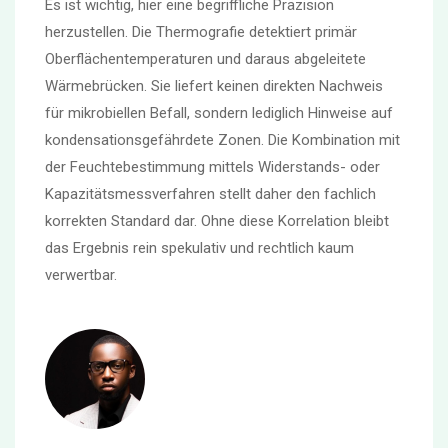
Es ist wichtig, hier eine begriffliche Präzision
herzustellen. Die Thermografie detektiert primär
Oberflächentemperaturen und daraus abgeleitete
Wärmebrücken. Sie liefert keinen direkten Nachweis
für mikrobiellen Befall, sondern lediglich Hinweise auf
kondensationsgefährdete Zonen. Die Kombination mit
der Feuchtebestimmung mittels Widerstands- oder
Kapazitätsmessverfahren stellt daher den fachlich
korrekten Standard dar. Ohne diese Korrelation bleibt
das Ergebnis rein spekulativ und rechtlich kaum
verwertbar.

+---+

What to produce:
Everything from the line with "Kapazitätsmessverfahren stellt daher" to the last line of the data is what to return, word for word; leave out the rest.

Task answer:
Kapazitätsmessverfahren stellt daher den fachlich
korrekten Standard dar. Ohne diese Korrelation bleibt
das Ergebnis rein spekulativ und rechtlich kaum
verwertbar.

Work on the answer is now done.